Craft breweries are defined as producing less than 2 million barrels of beer annually, so Lagunitas has a way to go before blowing through the roof with its rocketing cult-status. And according to the tour guide, that evening, expansion has brought with it better lab equipment, better everything as far as production's concerned. And anyway: "As long as Tony is the owner, he's not going to sacrifice quality," he said.
I took a lot of notes on the tour, but technicalities are technicalities for good reason and unless so as not to reveal the myriad, fine-tuned tricks of this particular trade, let's settle for saying that it takes about three hours to make a batch of really great beer, much of it seasonal.
Meanwhile, back at the Sheraton, the kitchen crew under Chef Mai's keen eye were busy plating up another five courses, each one delivered to tables in the upstairs function room, perfectly presented and at all the right temperatures to highlight the variety of cheeses and beer pairings.

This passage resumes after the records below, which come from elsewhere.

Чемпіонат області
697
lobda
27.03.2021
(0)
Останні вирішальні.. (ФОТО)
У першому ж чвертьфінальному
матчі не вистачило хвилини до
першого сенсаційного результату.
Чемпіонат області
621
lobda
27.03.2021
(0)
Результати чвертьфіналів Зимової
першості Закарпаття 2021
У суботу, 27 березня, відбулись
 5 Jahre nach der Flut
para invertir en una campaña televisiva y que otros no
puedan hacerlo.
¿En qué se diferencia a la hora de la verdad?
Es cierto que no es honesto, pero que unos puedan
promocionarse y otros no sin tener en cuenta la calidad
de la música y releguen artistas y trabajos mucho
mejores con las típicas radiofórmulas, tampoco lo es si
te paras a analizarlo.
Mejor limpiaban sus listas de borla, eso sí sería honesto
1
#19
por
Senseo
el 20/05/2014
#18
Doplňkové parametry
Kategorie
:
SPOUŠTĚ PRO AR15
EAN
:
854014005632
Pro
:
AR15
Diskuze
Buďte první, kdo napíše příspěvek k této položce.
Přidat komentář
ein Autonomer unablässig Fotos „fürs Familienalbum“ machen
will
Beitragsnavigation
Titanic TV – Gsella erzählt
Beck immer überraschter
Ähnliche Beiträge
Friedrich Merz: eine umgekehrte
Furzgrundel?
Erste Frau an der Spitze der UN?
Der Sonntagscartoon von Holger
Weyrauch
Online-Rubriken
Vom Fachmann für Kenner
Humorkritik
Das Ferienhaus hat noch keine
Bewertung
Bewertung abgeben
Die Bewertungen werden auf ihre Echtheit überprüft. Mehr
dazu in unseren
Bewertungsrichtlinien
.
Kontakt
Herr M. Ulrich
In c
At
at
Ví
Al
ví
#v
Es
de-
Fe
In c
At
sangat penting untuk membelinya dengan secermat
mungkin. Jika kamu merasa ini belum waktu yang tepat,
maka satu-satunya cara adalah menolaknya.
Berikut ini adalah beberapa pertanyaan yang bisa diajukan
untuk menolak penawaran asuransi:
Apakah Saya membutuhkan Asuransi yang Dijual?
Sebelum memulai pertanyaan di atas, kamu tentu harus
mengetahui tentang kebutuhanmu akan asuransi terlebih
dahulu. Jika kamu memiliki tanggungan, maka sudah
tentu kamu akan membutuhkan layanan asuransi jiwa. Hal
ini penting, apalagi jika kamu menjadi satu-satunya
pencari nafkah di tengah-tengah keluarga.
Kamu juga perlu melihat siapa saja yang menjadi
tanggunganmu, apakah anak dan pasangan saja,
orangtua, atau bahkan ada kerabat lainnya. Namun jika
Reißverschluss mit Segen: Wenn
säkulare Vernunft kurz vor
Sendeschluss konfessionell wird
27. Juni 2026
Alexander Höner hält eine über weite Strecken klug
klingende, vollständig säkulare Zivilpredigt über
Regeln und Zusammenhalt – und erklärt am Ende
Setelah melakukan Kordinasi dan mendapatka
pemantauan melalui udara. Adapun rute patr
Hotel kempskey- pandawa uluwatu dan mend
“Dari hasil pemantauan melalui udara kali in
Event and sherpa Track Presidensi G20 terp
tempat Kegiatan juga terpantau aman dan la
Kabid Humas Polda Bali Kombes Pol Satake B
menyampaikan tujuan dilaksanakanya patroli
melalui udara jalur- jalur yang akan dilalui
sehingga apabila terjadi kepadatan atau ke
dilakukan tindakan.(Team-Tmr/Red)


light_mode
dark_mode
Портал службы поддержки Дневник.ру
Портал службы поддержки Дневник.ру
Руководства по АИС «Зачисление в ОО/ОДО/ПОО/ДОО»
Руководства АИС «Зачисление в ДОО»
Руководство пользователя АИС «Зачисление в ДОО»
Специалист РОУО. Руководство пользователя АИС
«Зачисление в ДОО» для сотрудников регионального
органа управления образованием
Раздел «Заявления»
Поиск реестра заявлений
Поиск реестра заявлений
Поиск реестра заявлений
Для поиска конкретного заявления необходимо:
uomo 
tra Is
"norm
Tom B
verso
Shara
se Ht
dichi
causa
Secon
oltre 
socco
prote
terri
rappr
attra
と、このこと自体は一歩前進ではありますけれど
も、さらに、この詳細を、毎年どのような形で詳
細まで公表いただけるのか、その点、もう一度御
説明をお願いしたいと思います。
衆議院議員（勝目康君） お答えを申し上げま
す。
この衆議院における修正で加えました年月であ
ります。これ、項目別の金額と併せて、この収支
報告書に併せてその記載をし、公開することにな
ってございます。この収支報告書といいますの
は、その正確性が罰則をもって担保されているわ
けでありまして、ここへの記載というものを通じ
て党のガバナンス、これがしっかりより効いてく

Second course was charcuterie - salumi and condiments with local veteran producers Marin French Brie, served with Lagunitas Northern Cal interpretation of a rich, though mellow American Brown Ale, Wilco Tango Foxtrot (or WTF for short - Wilco substitutes Whiskey as you can't put that on a beer label by law).
Next up was my favorite dish, a finely shredded brussels sprout salad with Lardon Lyonnaise (creamy poached egg), La Bodega Sherry vinaigrette and Cypress Grove fresh chevre, Ms Natural cheese, paired with Lagunitas' super-popular crispy wheat and pale malt flavored, big round & juicy hop finished Little Sumpin' Sumpin'.
Fourth Course (breathe in, breathe out, drink a glass of water!) was a little roasted quail with creamy Oregon truffle polenta, pomegrante pan jus and Cowgirl Creamery Wagon Wheel cheese with Lagunitas spicy, dank and roasty, newly returned Imperial Red.
Despite the fact that these were small plates, the spectacle of this dinner definitely increased with each new, infallible delivery, including a Fifth Course, that consisted of melt-in-the-mouth braised veal osso bucco with a wild mushroom risotto and another favorite of mine, Farmstead Point Reyes Blue paired with Lagunitas rich, malty, coppered Censored Ale. As with all Lagnitas beers, there's a great story behind the naming of each ale and this one's particularly interesting!
For dessert, a scrumptious, individual pear tart tatin appeared complete with salted caramel drizzle and a side of Bellweather Farm's buttery, Jersey milk-flavored Carmody Cheese, coupled with Lagunitas' knock-your-socks-off caramel and rich toffee flavored, barley, Gnarly Wine.
It's taken me over a week to absorb this experience - in more ways than one. I'd highly recommend this dinner if they do it again at next year's Artisan Cheese Festival. Totally a one-of-a-kind, Sonoma County gastro special. Beer and cheese lovers unite on this one. If you happen to love both, what could be better?